Human Rights Watch, however, did not.

Dafna Linzer and Julie Tate write in The Washington Post: "Human Rights Watch has identified 38 people who may have been held by the CIA and remain unaccounted for. Intelligence officials told The Post that the number of detainees held in such facilities over nearly five years remains classified but is higher than 60. Their whereabouts have not been publicly disclosed."

Linzer and Tate chronicle the story of Marwan Jabour, an accused al-Qaeda paymaster.

"His release from a secret facility in Afghanistan on June 30, 2006, was a surprise to Jabour -- and came just after the Supreme Court rejected the Bush administration's assertion that the Geneva Conventions do not apply to prisoners like him.

"Jabour had spent two years in 'black sites' -- a network of secret internment facilities the CIA operated around the world. His account of life in that system, which he described in three interviews with The Washington Post, offers an inside view of a clandestine world that held far more prisoners than the 14 men President Bush acknowledged and had transferred out of CIA custody in September. . . .
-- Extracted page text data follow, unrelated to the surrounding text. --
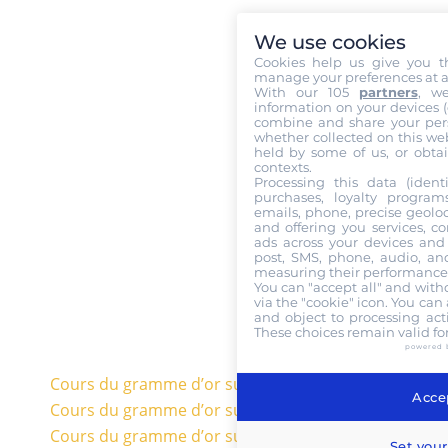
We use cookies
Cookies help us give you t
manage your preferences at a
With our 105
partners
, w
information on your devices (co
combine and share your pers
whether collected on this web
held by some of us, or obtai
contexts.
Processing this data (identi
purchases, loyalty program
emails, phone, precise geoloc
and offering you services, c
ads across your devices and 
post, SMS, phone, audio, and
measuring their performance,
You can "accept all" and with
via the "cookie" icon
. You can 
and object to processing acti
These choices remain valid fo
powered 
Cours du gramme d’or sur 20 ans en euros
Accep
Cours du gramme d’or sur 10 ans en euros
Cours du gramme d’or sur 5 ans en euros
Set your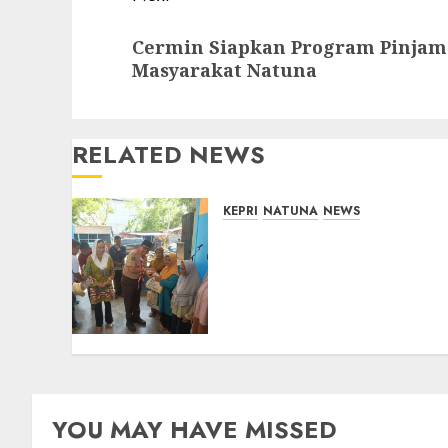
Next
Cermin Siapkan Program Pinjam
post:
Masyarakat Natuna
RELATED NEWS
KEPRI
NATUNA
NEWS
Dari Ujung Negeri, Tower
Bersama Group Hadir
Bawa Kepedulian Sosial,
Bupati Cen Sui Lan Dorong
CSR Berkelanjutan di
Natuna
06/08/2026
0
YOU MAY HAVE MISSED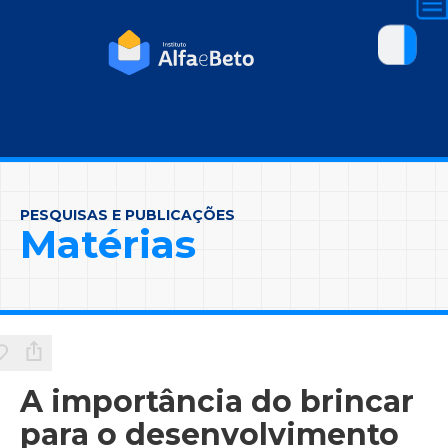
PESQUISAS E PUBLICAÇÕES
Matérias
A importância do brincar
para o desenvolvimento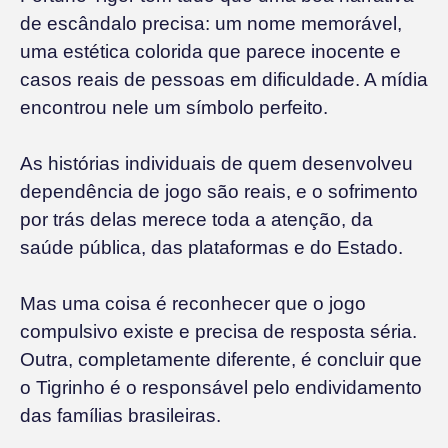
de escândalo precisa: um nome memorável,
uma estética colorida que parece inocente e
casos reais de pessoas em dificuldade. A mídia
encontrou nele um símbolo perfeito.
As histórias individuais de quem desenvolveu
dependência de jogo são reais, e o sofrimento
por trás delas merece toda a atenção, da
saúde pública, das plataformas e do Estado.
Mas uma coisa é reconhecer que o jogo
compulsivo existe e precisa de resposta séria.
Outra, completamente diferente, é concluir que
o Tigrinho é o responsável pelo endividamento
das famílias brasileiras.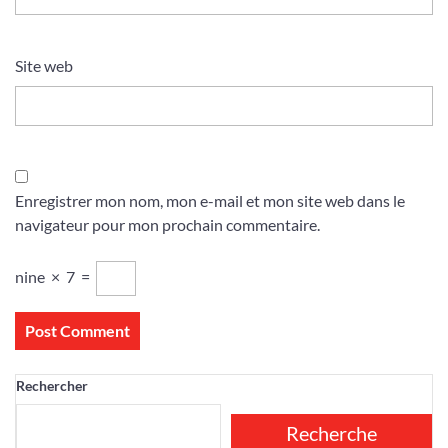
Site web
Enregistrer mon nom, mon e-mail et mon site web dans le
navigateur pour mon prochain commentaire.
nine
×
7
=
Rechercher
Recherche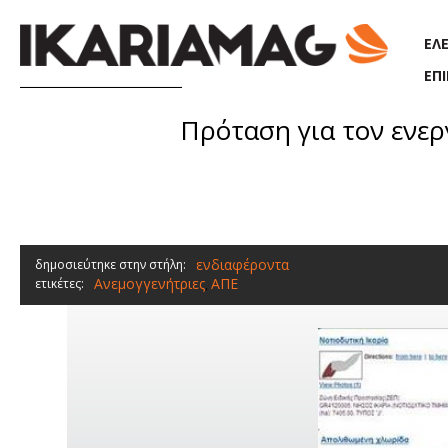
Παράκαμψη προς το κυρίως περιεχόμενο
ΕΛ
ΕΠ
Πρόταση για τον ενερ
ενδιαφέροντα
δημοσιεύτηκε στην στήλη:
Ανεμογγενήτριες
ΑΠΕ
ετικέτες:
,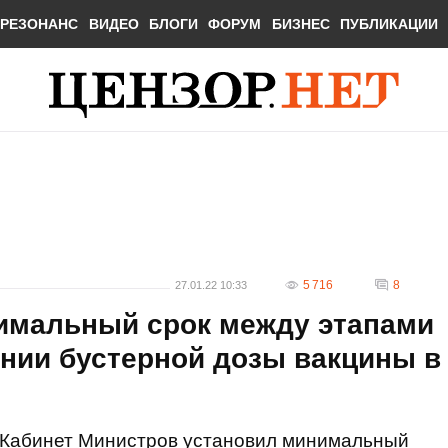
РЕЗОНАНС
ВИДЕО
БЛОГИ
ФОРУМ
БИЗНЕС
ПУБЛИКАЦИИ
5 716
8
27.01.22 10:33
имальный срок между этапами
нии бустерной дозы вакцины в
Кабинет Министров установил минимальный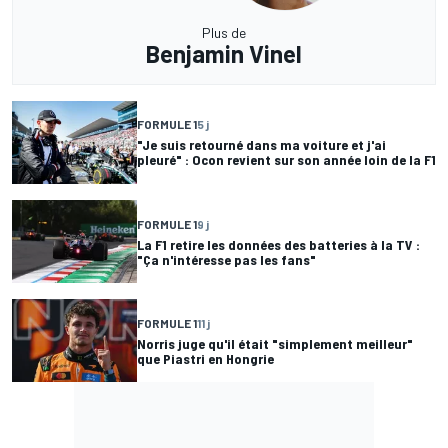
Plus de
Benjamin Vinel
FORMULE 1
5 j
"Je suis retourné dans ma voiture et j'ai
pleuré" : Ocon revient sur son année loin de la F1
FORMULE 1
9 j
La F1 retire les données des batteries à la TV :
"Ça n'intéresse pas les fans"
FORMULE 1
11 j
Norris juge qu'il était "simplement meilleur"
que Piastri en Hongrie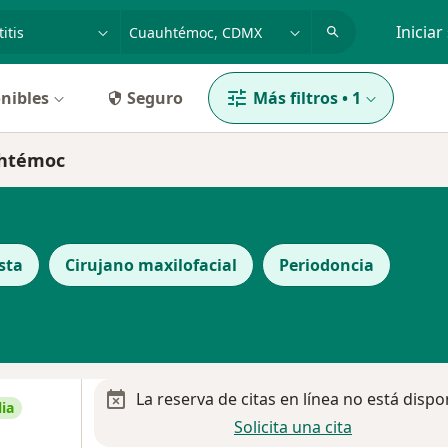
dad, enfermedad o nombre
p. ej. Guadalajara
Iniciar
nibles
Seguro
Más filtros
•
1
uhtémoc
sta
Cirujano maxilofacial
Periodoncia
La reserva de citas en línea no está dispo
ia
Solicita una cita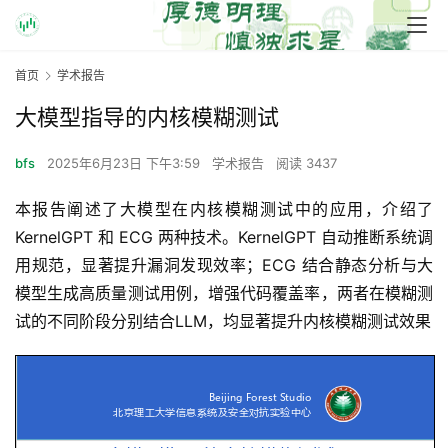
首页
学术报告
大模型指导的内核模糊测试
bfs
2025年6月23日 下午3:59
学术报告
阅读 3437
本报告阐述了大模型在内核模糊测试中的应用，介绍了 
KernelGPT 和 ECG 两种技术。KernelGPT 自动推断系统调
用规范，显著提升漏洞发现效率；ECG 结合静态分析与大
模型生成高质量测试用例，增强代码覆盖率，两者在模糊测
试的不同阶段分别结合LLM，均显著提升内核模糊测试效果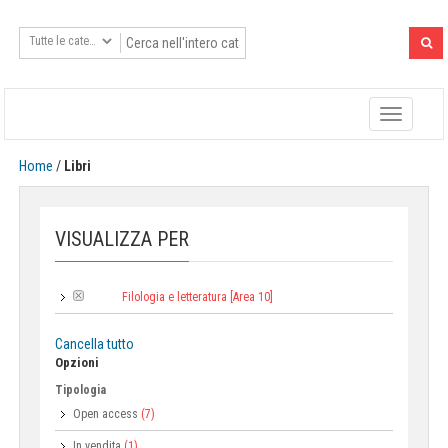
Toggle
navigatio
Home
/
Libri
VISUALIZZA PER
Filologia e letteratura [Area 10]
Area:
Cancella tutto
Opzioni
Tipologia
Open access
(7)
In vendita
(1)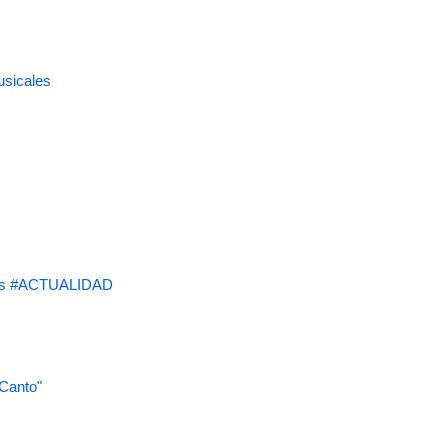
usicales
s #ACTUALIDAD
 Canto"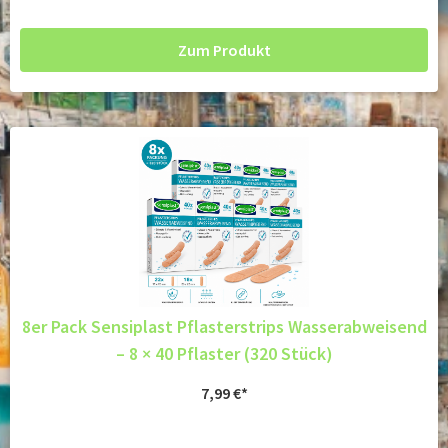
Zum Produkt
8er Pack Sensiplast Pflasterstrips Wasserabweisend
– 8 × 40 Pflaster (320 Stück)
7,99
€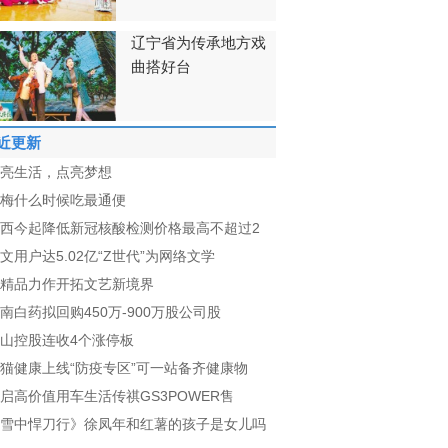
辽宁省为传承地方戏
曲搭好台
近更新
亮生活，点亮梦想
梅什么时候吃最通便
西今起降低新冠核酸检测价格最高不超过2
文用户达5.02亿“Z世代”为网络文学
精品力作开拓文艺新境界
南白药拟回购450万-900万股公司股
山控股连收4个涨停板
猫健康上线“防疫专区”可一站备齐健康物
启高价值用车生活传祺GS3POWER售
雪中悍刀行》徐凤年和红薯的孩子是女儿吗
"Jabour's experience -- also chronicled by Human Rights Watch, which yesterday issued a report on the fate of former 'black site' detainees -- often does not accord with the portrait the administration has offered of the CIA system, such as the number of people it held and the threat detainees posed. Although 14 detainees were publicly moved from CIA custody to the detention facility at Guantanamo Bay, Cuba, scores more have not been publicly identified by the U.S. government, and their whereabouts remain secret. Nor has the administration acknowledged that detainees such as Jabour, considered so dangerous and valuable that their detentions were kept secret, were freed. . . .

"Jabour said he was often naked during his first three months at the Afghan site. . . .

"He was . . . chained up and left for hours in painful positions more than 20 times and deprived of sleep for long periods. Sometimes he would have one hand chained to a section of his cell wall, making it impossible to stand or sit."

From Human Rights Watch: "'President Bush told us that the last 14 CIA prisoners were sent to Guantanamo, but there are many other prisoners "disappeared" by the CIA whose fate is still unknown,' said Joanne Mariner, terrorism and counterterrorism director at Human Rights Watch. 'The question is: what happened to these people and where are they now?' . . .

"Human Rights Watch expressed concern about what may have happened to the missing prisoners. One possibility is that the US may have transferred some of them to foreign prisons where they remain under the CIA's effective control.

"Another worrying possibility is that prisoners were transferred from CIA custody to places where they may face torture. A serious concern is that some of the missing prisoners might have been returned to their countries of origin, which include Algeria, Egypt, Libya and Syria, where the torture of terrorism suspects is common."